En el medio estarán las persecuciones a las que nos tienen acostumbrados, de las que sobresale la de los tuk tuk en Tánger. Tan ambiciosa como la de la jungla en la entrega anterior, con coreografías y puesta de cámaras impecables, salvo por la diferencia de que esta vez no se vieron en la necesidad de incorporar obstáculos e iluminaciones computarizados, lo cual le da lugar al director que representó la Le Mans ’66 para lucirse en todo su esplendor y ajustar cuentas con su predecesora.
Así como Laura en Logan se ve en la hazaña de unir el revólver –símbolo fálico por antonomasia del western- a la bala con la que su padre pensaba suicidarse para arrojarla y volarle los sesos al doble de este, así como el buzo rengo de esta película enseña que nadar es una cuestión de acercar y tirar (“enclose and pull”), Mangold espeja simétricamente las circunstancias de la primera secuencia con las del clímax. Más que a la manera de invertir roles, lo hace a través de un ciclo constante de rescates mutuos.
El factor nostálgico está, pero puesto de soslayo. El Indiana de 1969 apenas tiene una oportunidad de utilizar su emblemático látigo.
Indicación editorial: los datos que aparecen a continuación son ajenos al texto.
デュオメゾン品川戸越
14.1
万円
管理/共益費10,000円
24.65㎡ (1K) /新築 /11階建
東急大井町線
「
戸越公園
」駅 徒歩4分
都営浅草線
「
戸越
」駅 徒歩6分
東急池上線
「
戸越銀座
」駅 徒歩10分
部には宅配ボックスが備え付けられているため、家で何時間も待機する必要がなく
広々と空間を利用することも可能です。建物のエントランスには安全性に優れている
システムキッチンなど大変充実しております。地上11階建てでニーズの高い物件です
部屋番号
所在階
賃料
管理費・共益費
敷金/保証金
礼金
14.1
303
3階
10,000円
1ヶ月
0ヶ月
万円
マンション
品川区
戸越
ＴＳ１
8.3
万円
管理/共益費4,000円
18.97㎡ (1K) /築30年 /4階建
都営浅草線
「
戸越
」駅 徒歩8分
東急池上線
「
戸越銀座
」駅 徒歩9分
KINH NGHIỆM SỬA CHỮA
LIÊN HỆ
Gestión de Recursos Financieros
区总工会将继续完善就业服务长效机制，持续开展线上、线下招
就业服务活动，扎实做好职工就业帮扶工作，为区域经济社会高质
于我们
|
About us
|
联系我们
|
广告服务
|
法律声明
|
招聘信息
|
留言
La película se ocupa de acercar elementos conocidos de la saga para arrojarlos hacia acciones progresivas que conducen a resoluciones y problemas concatenados. Ni es la película de un anciano gruñón de camino al geriátrico, ni es la película de una mujer pudiente que busca robarle protagonismo y ponerlo en ridículo.
Es una película de Indiana Jones. Aunque, lamentablemente, hace meses se ha filtrado información correcta sobre las últimas escenas y hay quienes niegan todo esto sin haberla visto y probablemente nunca lo hagan. Como si el cine pudiera valorarse sin la necesidad de comprender la puesta en escena, solo valiéndose de data.
Harrison Ford y James Mangold, con la presencia de Steven Spielberg en la sala de edición (según lo confirma el director actual), tomaron la responsabilidad de darnos un final, el más bello posible, aplicando, de por medio, materiales históricos de gran trascendencia y con sus licencias ficticias pertinentes. Todo intento de revivir a la franquicia, a partir de acá, es una estafa.